09) Algumas pessoas costumam dizer que sentem a impressão de que os autores bíblicos quando relatavam alguma adversidade ou calamidade, entendiam que elas procediam de Deus. Segundo elas, isso é perceptível principalmente no Antigo Testamento. Essa impressão durante a leitura bíblica é aparente ou é real? Se for real, porque os autores judeus escreveram dessa forma? Deus tem participação direta nas calamidades que acometem a humanidade? 

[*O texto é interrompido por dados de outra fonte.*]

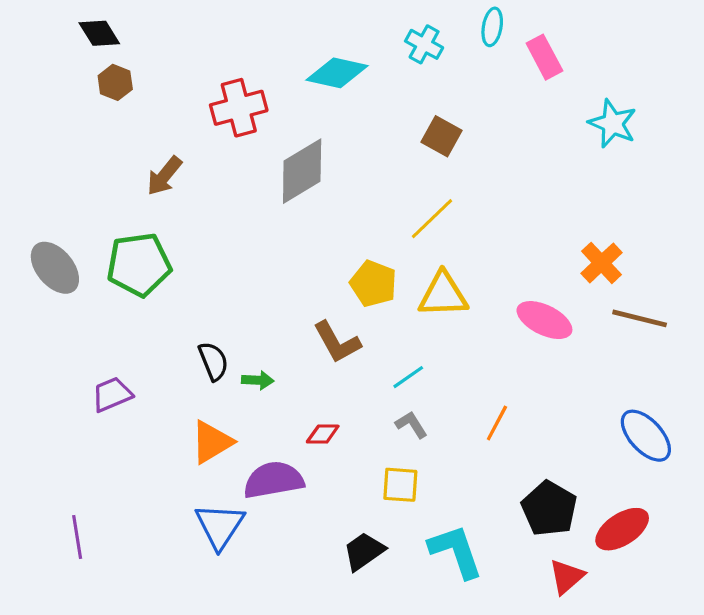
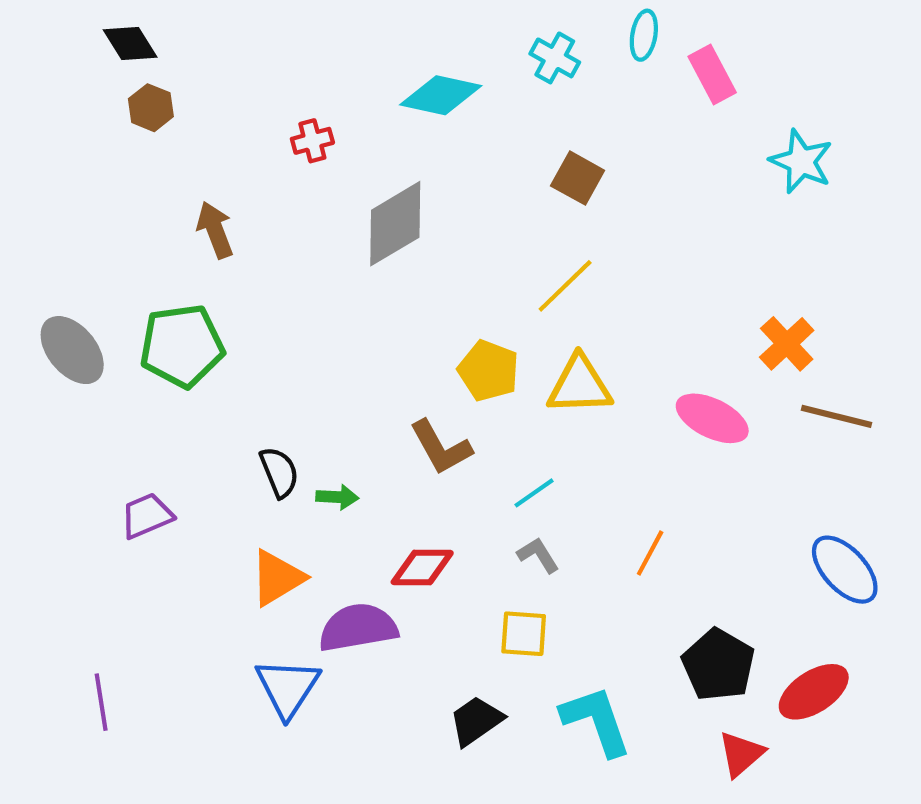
red cross: (239, 108) -> (312, 141), size x0.6
brown arrow: (164, 176) -> (215, 230), turned 120
red diamond: (323, 434) -> (422, 567), size x1.4

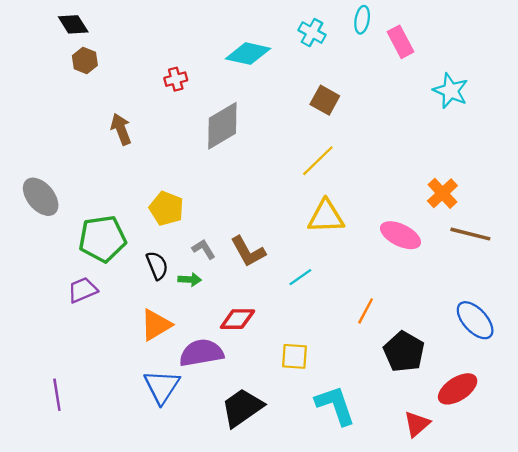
green pentagon: (182, 346) -> (102, 239), moved
yellow pentagon: (488, 371) -> (166, 208), moved
gray L-shape: (538, 555) -> (204, 249), moved
black pentagon: (718, 665) -> (404, 352), moved
black trapezoid: (476, 721) -> (242, 408), moved, size x1.4

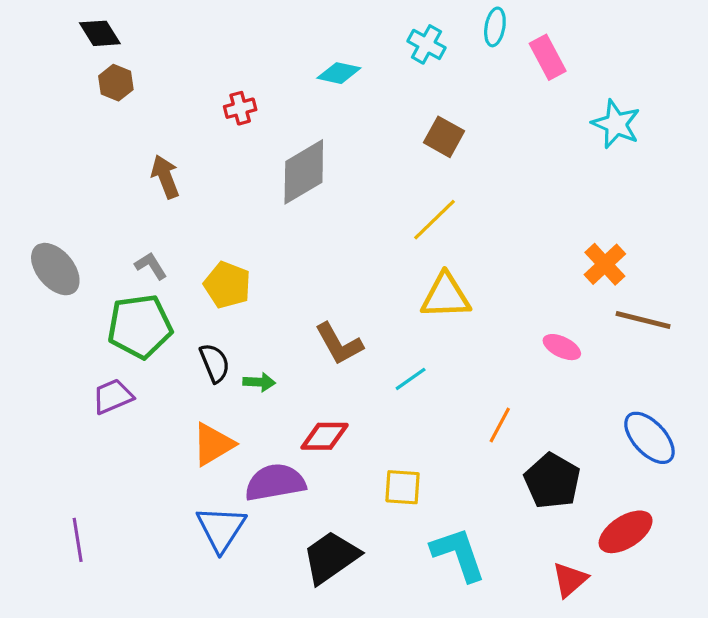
cyan diamond: (248, 54) -> (339, 73), size x0.7
pink ellipse: (401, 235) -> (562, 347), moved, size x0.7
gray L-shape: (204, 249) -> (151, 266), moved

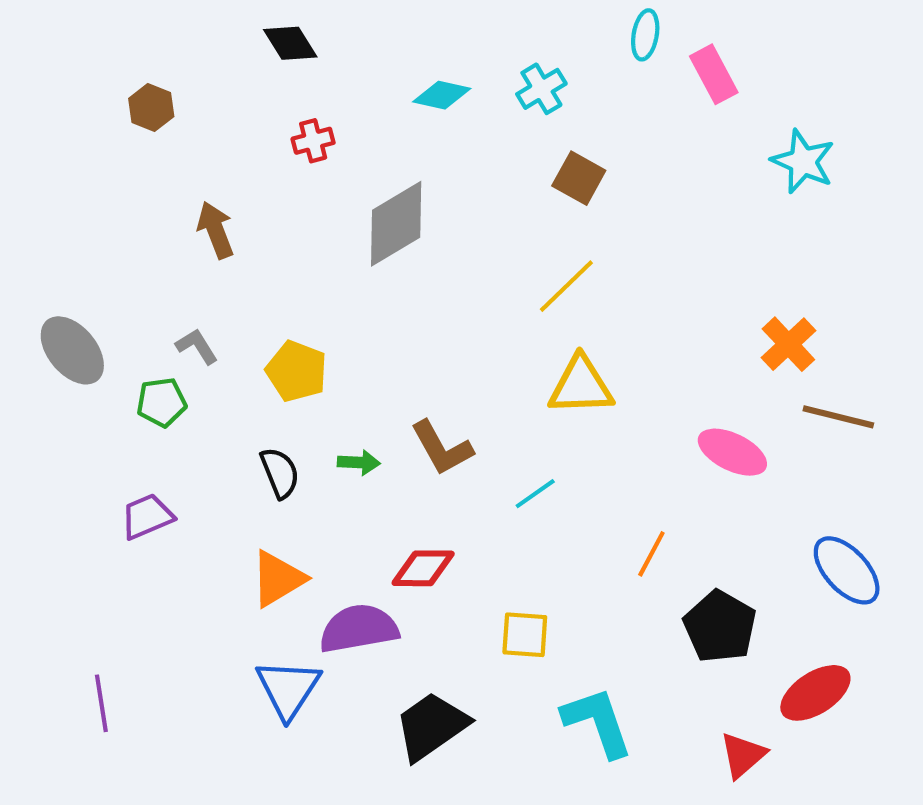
black diamond: (100, 33) -> (290, 43), moved
cyan cross: (426, 44) -> (541, 89), moved, turned 30
green pentagon: (140, 326) -> (162, 402), moved, size x0.6
pink ellipse: (562, 347) -> (732, 452), size x1.4
green arrow: (259, 382) -> (359, 462), moved

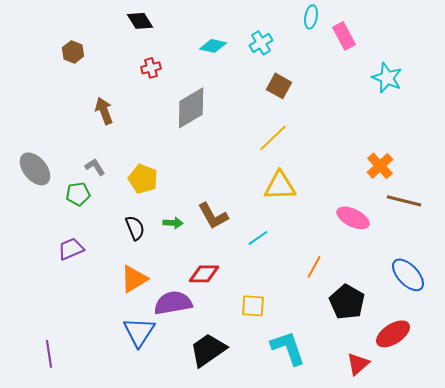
purple line: (101, 703) -> (49, 354), moved

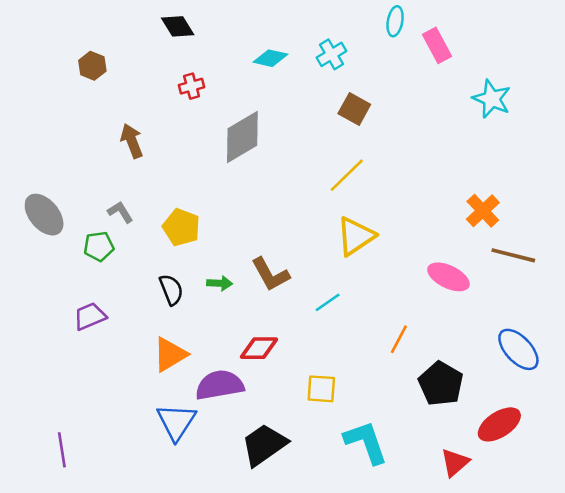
yellow triangle: (280, 186) -> (356, 236), turned -32

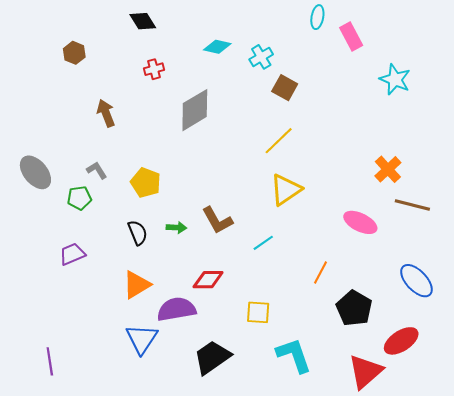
cyan cross: (331, 54) -> (261, 57), moved
red triangle: (455, 463) -> (365, 372), size x1.5

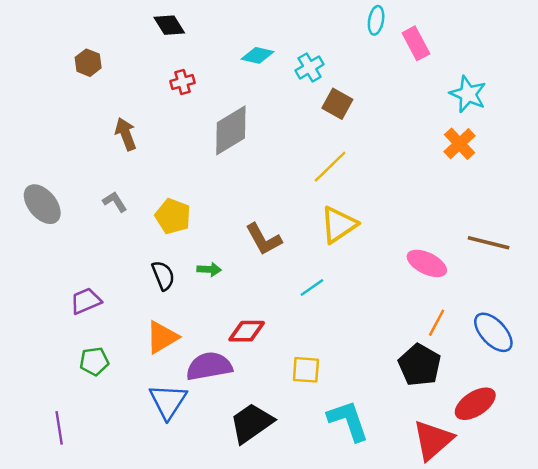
orange cross: (388, 169) -> (459, 144), moved
green pentagon: (79, 198) -> (94, 361), moved
brown L-shape: (217, 220) -> (264, 239), moved
orange line: (320, 272) -> (437, 323), moved

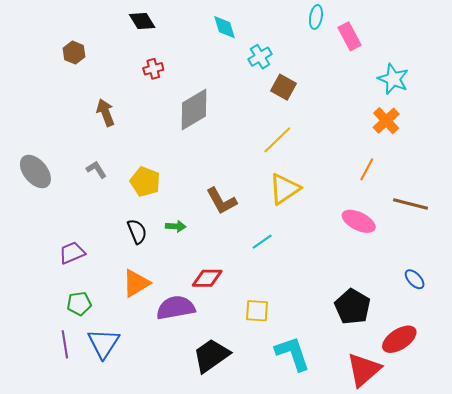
cyan diamond: (258, 55) -> (224, 27), moved, turned 60
orange line: (437, 323) -> (367, 169), moved
blue ellipse: (493, 332) -> (415, 279), size x0.6
blue triangle: (168, 401) -> (104, 343), moved
purple line: (59, 428) -> (65, 344), moved

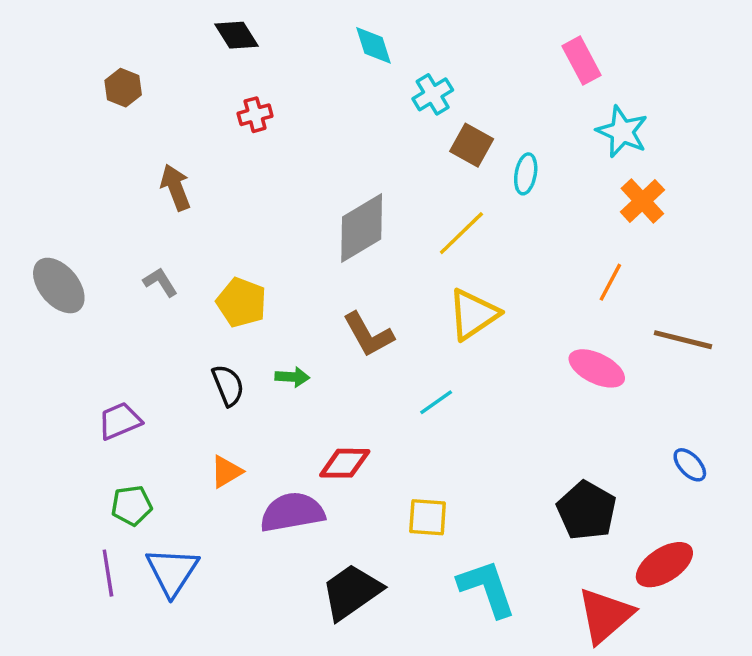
cyan ellipse: (316, 17) -> (526, 174), moved
cyan star: (393, 79) -> (622, 132), moved
gray diamond: (194, 109) -> (362, 228), moved
orange triangle: (136, 283) -> (226, 472), size x0.7

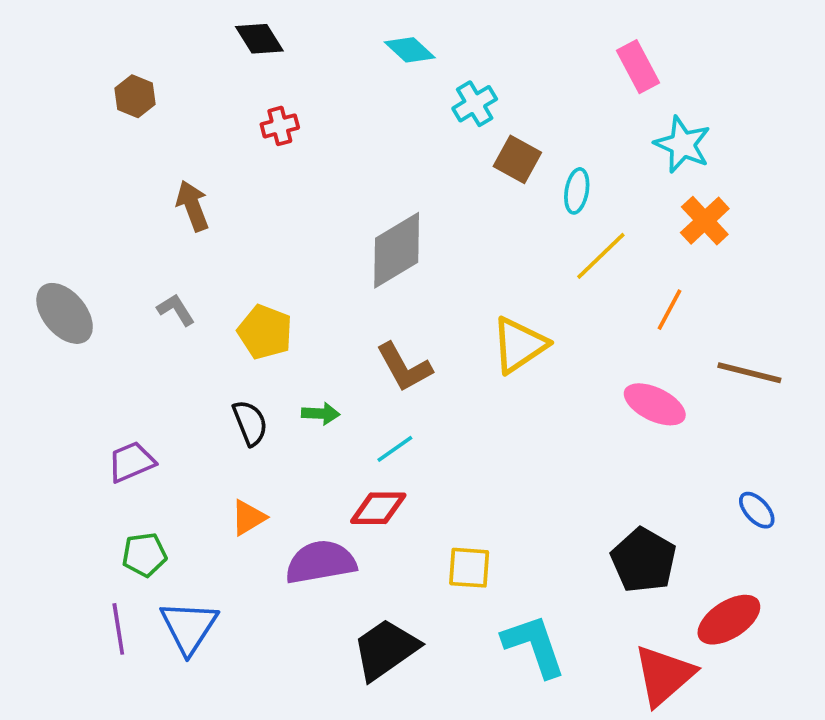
cyan diamond: (373, 45) -> (410, 50), turned -30
yellow line: (461, 233) -> (601, 256), moved
cyan line: (436, 402) -> (395, 449), moved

CAV: Antes de qualquer coisa, devemos conceituar o que você chama de “adversidade” ou “calamidade”. Em filosofia, costuma-se classificar os males existentes no mundo (os quais certamente se traduzem em adversidades e calamidades) em dois tipos: males morais (aqueles resultantes das escolhas intencionais humanas) e males naturais (doenças, acidentes, fenômenos da natureza etc). Embora entenda, por um lado, que Deus possa ter participação direta em vários fenômenos da natureza destrutivos (tais como, terremotos, maremotos, tufões etc) como forma de exercer o seu justo juízo divino contra o pecado, compreendo, por outro lado, no que tange aos males morais, que Deus apenas os permite. Com “permissão” quero me referir ao entendimento de que Deus permite a existência do pecado no sentido de que Ele permite que ele se realize, mas não o vê com aprovação e nem tampouco o deseja, mas apenas consente com o seu livre curso a fim de que os seres humanos possam exercer a sua liberdade divinamente concedida (quer para o bem, quer para o mal). Creio que Deus permite a existência do pecado por duas razões principais: primeira, (já previamente mencionada) para que a liberdade da vontade humana seja preservada. Caso contrário, os seres humanos não poderiam ser responsáveis por seus atos. Em segundo lugar, creio que Deus só permite o mal porque, de algum modo, ainda que desconhecido por nós, Ele pode produzir algum tipo de bem a partir dele.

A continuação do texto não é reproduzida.